You didn't know the trope because there is no trope. If you think you did but only after Roberts pointed it out, there is a well-known psychological phenomenon describing that: Hindsight bias. Roberts crafted the “trope,” if not exactly out of whole cloth then out of a few strands of thread. If you believe I am wrong here, go for it. All you need to show is that there is a non-archaic “common and overused” treatment of Black people as mules. Something like The Protocols of the Elders of Zion, the dog-Netanyahu leading Trump NYTimes cartoon, and the codewords and memes about Jews that you can find here.
I predict that you won’t do it even if you think such a thing exists. Because you can’t. Because the “trope” doesn’t exist.
As academia fully embraces political activism and infusing its “scholarship” with unfalsifiable progressive dogmas and presumptions (gap=discrimination, parasitic whiteness, pervasive discrimination and “isms”), one can expect papers characterized by deepfake methodology to become “progressively” (so to speak) more common.
Although this does not mean everything that emerges from academia is nonsense, it does mean that the amount of propaganda disguised as “scholarship” is likely to accelerate for the foreseeable future. Or, as I put it here, it is going to get worse before it gets worse.
Footnotes
The exact quote from the open letter denouncing all of us is: “Give Dr. Roberts the option to have his outstanding and important commentary published in PoPS, with the 4 other articles in question available only as supplementary online material for context, and grant him any additional reparative action he might deem necessary.”

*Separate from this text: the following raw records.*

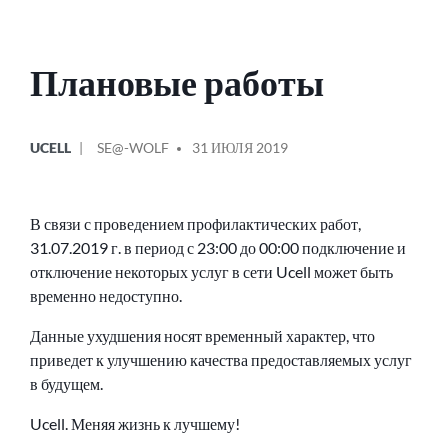
Плановые работы
ОПУБЛИКОВАНО
СООБЩЕНИЕ
UCELL
SE@-WOLF
31 ИЮЛЯ 2019
В
ОТ
В связи с проведением профилактических работ,
31.07.2019 г. в период с 23:00 до 00:00 подключение и
отключение некоторых услуг в сети Ucell может быть
временно недоступно.
Данные ухудшения носят временный характер, что
приведет к улучшению качества предоставляемых услуг
в будущем.
Ucell. Меняя жизнь к лучшему!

“Association.” Blame academics’ delusionary beliefs that they can spot “hidden” or ”subtle” racism on the implicit association test (IAT) which treats associations as racism and which popularized the notion of “unconscious racism.” I warned of this at NSF in 2017, at a special conference on the controversies surrounding the IAT and implicit bias. Slide presented at a conference :
This is not THE racial slur. It is, instead, an older five letter word referring to Black people, which, even when used in historical context, may be found offensive by some.
The middle three letters not shown are those of a famous telecommunications company. See Footnote 2 for, essentially, the same explanation for a different word being partially edited out.
Nosek’s “savage.” Of course, “savage” also means brutal and harsh. I am quite confident Nosek was not alluding to some sort of racist trope and I do not think he should be denounced. The point is the hypocrisy, not “yeah, unleash the Language Police” — who, imho, should be completely defunded.
As informative as this is, you might have better responded to the fellow at first with "Now mules are racist? You're a jackass."
This whole business is absolutely stark raving bonkers.